Mr Johnson said he would consult with EU member states about their response to his Article 50 extension request.
“I must express my disappointment that the House has again voted for delay, rather than a timetable that would have guaranteed that the UK would be in a position to leave the EU on 31 October with a deal,” the prime minister said.
“And we now face further uncertainty and the EU must make up their minds over how to answer parliament’s request for a delay.”
He added the government would now “take the only responsible course” and “accelerate” no-deal Brexit preparations.
The prime minister was defeated after his Democratic Unionist Party (DUP) allies, who are fiercely opposed to his Brexit deal, voted against the programme motion.
Nine former Tory MPs, including ex-chancellor Philip Hammond, also voted against the government.
Meanwhile, five Labour MPs defied their party’s orders and voted in favour of the bill’s timetable.
Following the government’s defeat, the pound fell against the dollar and the euro.
Sterling dropped 0.40% to $ 1.281, down from the 22-week highs reached earlier in the day driven by optimism about the Brexit deal.
Against the euro, the pound fell 0.24%, to 0.862.
Mr Johnson praised MPs who were “sceptical” of his Brexit deal but “decided to place the national interest ahead of any other consideration” and vote for its second reading, which passed by 329 votes to 299.
This gave the government a majority of 30 MPs for the Brexit deal, in principle.
Nineteen Labour MPs voted in favour of the second reading of the Withdrawal Agreement Bill, including the party’s shadow Cabinet Office minister Jo Platt.
“Nobody thought we could secure the approval of the House for a new deal and we should not overlook the significance of this moment,” the prime minister said.
Reiterating his pledge to deliver Brexit on Halloween, he added: “Let me be clear.
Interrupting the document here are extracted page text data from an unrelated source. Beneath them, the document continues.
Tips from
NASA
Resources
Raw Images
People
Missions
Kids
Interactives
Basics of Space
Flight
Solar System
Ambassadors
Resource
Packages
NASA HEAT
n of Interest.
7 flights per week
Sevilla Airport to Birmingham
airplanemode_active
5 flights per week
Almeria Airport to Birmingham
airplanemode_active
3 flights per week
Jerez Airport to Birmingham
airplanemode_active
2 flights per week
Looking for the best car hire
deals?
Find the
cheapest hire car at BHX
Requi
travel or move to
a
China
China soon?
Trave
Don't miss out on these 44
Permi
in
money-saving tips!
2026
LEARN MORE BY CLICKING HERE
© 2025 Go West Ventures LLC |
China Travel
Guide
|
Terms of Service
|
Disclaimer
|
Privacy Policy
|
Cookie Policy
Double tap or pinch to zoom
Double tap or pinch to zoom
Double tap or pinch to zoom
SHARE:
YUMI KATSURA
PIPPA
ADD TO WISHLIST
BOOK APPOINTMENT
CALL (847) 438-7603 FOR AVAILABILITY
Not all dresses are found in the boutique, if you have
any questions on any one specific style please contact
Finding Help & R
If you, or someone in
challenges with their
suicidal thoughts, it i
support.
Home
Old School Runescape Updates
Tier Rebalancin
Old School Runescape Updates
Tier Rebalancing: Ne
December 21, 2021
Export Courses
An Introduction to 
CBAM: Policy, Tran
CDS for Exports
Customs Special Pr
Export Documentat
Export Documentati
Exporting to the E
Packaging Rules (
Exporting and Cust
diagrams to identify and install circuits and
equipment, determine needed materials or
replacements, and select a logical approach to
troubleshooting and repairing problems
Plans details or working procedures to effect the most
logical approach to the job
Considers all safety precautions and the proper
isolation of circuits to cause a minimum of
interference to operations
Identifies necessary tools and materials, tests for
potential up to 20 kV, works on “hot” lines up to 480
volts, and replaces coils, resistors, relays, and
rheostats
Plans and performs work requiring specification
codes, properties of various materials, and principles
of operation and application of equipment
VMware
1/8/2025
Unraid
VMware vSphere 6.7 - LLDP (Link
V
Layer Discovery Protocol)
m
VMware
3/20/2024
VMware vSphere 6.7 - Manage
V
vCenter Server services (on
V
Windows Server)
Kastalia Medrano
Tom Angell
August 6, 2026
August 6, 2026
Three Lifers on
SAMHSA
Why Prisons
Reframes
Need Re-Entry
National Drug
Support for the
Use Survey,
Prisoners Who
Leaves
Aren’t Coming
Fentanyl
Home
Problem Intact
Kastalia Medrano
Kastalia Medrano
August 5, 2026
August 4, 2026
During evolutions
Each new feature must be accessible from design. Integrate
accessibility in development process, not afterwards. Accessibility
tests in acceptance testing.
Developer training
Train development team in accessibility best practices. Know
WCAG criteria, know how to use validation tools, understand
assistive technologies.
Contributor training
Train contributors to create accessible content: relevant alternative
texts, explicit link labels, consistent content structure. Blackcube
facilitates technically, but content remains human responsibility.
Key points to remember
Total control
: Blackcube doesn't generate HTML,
Our policy remains that we should not delay, that we should leave the EU on 31 October and that is what I will say to the EU and I will report back to the House.
“And one way or another we will leave the EU with this deal, to which this House has just given its assent.
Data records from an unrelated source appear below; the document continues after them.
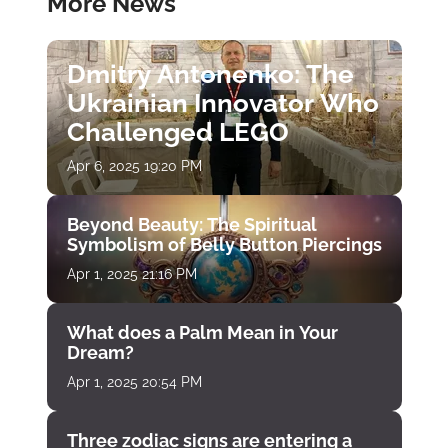
More News
Dmitry Antonenko: The
Ukrainian Innovator Who
Challenged LEGO
Apr 6, 2025 19:20 PM
Beyond Beauty: The Spiritual
Symbolism of Belly Button Piercings
Apr 1, 2025 21:16 PM
What does a Palm Mean in Your
Dream?
Apr 1, 2025 20:54 PM
Three zodiac signs are entering a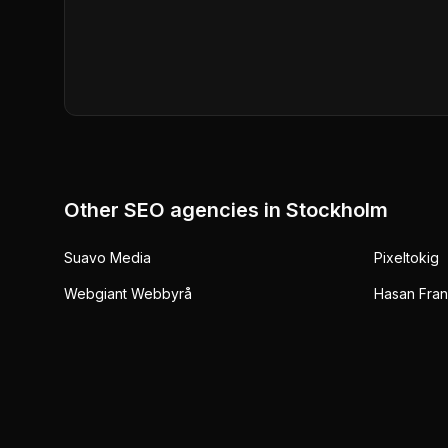
Other SEO agencies in
Stockholm
Suavo Media
Pixeltokig
Webgiant Webbyrå
Hasan Fran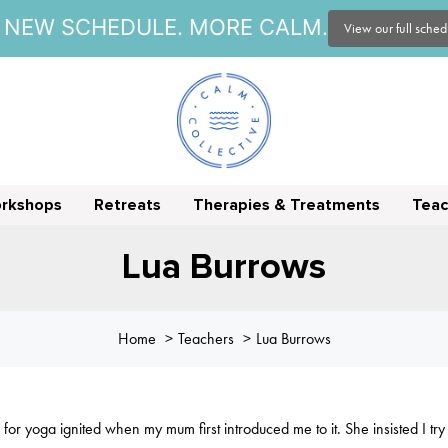
NEW SCHEDULE. MORE CALM.
View our full sche
orkshops
Retreats
Therapies & Treatments
Teac
Lua Burrows
Home
Teachers
Lua Burrows
for yoga ignited when my mum first introduced me to it. She insisted I tr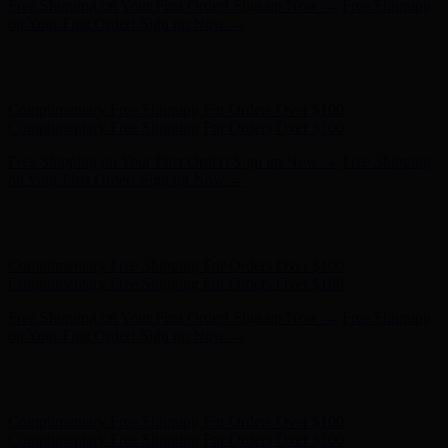
Free Shipping on Your First Order! Sign up Now →
Free Shipping
on Your First Order! Sign up Now →
Hunter x LoveShackFancy - Shop Now
Hunter x LoveShackFancy
- Shop Now
Complimentary Free Shipping For Orders Over $100
Complimentary Free Shipping For Orders Over $100
Free Shipping on Your First Order! Sign up Now →
Free Shipping
on Your First Order! Sign up Now →
Hunter x LoveShackFancy - Shop Now
Hunter x LoveShackFancy
- Shop Now
Complimentary Free Shipping For Orders Over $100
Complimentary Free Shipping For Orders Over $100
Free Shipping on Your First Order! Sign up Now →
Free Shipping
on Your First Order! Sign up Now →
Hunter x LoveShackFancy - Shop Now
Hunter x LoveShackFancy
- Shop Now
Complimentary Free Shipping For Orders Over $100
Complimentary Free Shipping For Orders Over $100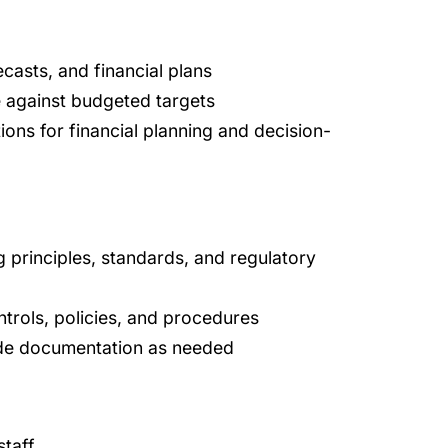
casts, and financial plans
e against budgeted targets
ons for financial planning and decision-
 principles, standards, and regulatory
ntrols, policies, and procedures
ide documentation as needed
staff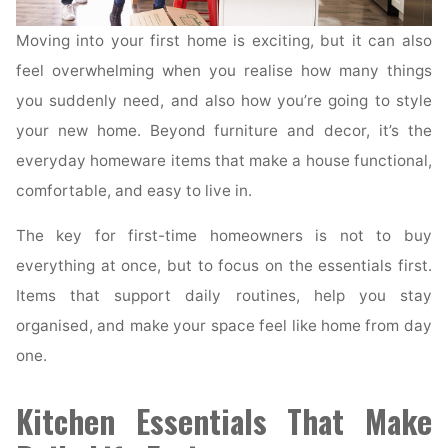
Moving into your first home is exciting, but it can also
feel overwhelming when you realise how many things
you suddenly need, and also how you’re going to style
your new home. Beyond furniture and decor, it’s the
everyday homeware items that make a house functional,
comfortable, and easy to live in.
The key for first-time homeowners is not to buy
everything at once, but to focus on the essentials first.
Items that support daily routines, help you stay
organised, and make your space feel like home from day
one.
Kitchen Essentials That Make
“And I thank members across the House for that hard-won agreement.”
Labour leader Jeremy Corbyn said MPs had “refused to be bounced into debating a hugely significantly piece of legislation in just two days with barely any notice or an analysis of the economic impact of this bill”, following the rejection of the government’s programme motion.
He claimed the prime minister was “the author of his own misfortune” after tabling a three-day timetable for debating the Withdrawal Agreement Bill.
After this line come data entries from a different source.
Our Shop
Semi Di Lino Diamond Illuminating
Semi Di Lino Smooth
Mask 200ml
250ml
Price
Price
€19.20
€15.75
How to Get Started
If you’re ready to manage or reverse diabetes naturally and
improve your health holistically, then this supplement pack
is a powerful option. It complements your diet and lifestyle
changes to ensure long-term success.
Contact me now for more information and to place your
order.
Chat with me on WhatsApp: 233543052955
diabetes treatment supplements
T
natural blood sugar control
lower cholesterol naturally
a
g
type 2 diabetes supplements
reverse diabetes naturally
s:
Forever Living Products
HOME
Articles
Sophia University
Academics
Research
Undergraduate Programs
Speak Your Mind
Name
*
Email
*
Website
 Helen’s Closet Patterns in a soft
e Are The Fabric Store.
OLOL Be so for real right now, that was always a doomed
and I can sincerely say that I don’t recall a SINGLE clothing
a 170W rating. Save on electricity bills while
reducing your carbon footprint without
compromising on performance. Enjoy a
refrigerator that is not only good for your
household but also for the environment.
Mr Corbyn made an offer to Mr Johnson to “work with all of us to agree a reasonable timetable”, adding: “And I suspect this House will vote to debate, scrutinise – and I hope amend – the detail of this bill.
“That would be the sensible way forward.”
The SNP’s Westminster leader Ian Blackford described “yet another humiliating defeat” for Mr Johnson.
Liberal Democrat leader Jo Swinson called on Mr Johnson to “be a statesman” and secure a Brexit delay from the EU long enough to hold a general election or a second EU referendum.
The DUP’s deputy leader Nigel Dodds said: “It is perfectly proper and right and the House has made a very wise decision to allow further time for detailed examination of some of the most important legislation that we will ever have to consider, particularly given the impact on Northern Ireland.”
He urged the prime minister to “sit down and talk to us again about what can be done, even at this late stage, to ensure that we join in this great quest to get Brexit done, but as one United Kingdom”.
Following the pause of the Withdrawal Agreement Bill, MPs will now return to consider the Queen’s Speech, which sets out Mr Johnson’s legislative agenda.
The Queen’s Speech debate started last week but was shelved this week after the prime minister presented his Brexit deal to MPs.
Jacob Rees-Mogg, the leader of the House of Commons, who announced the revival of the Queen’s Speech debate, revealed it will conclude on Thursday.
This will see Mr Johnson, who does not enjoy a Commons majority, battle to avoid becoming the first prime minister since 1924 to lose a Queen’s Speech vote.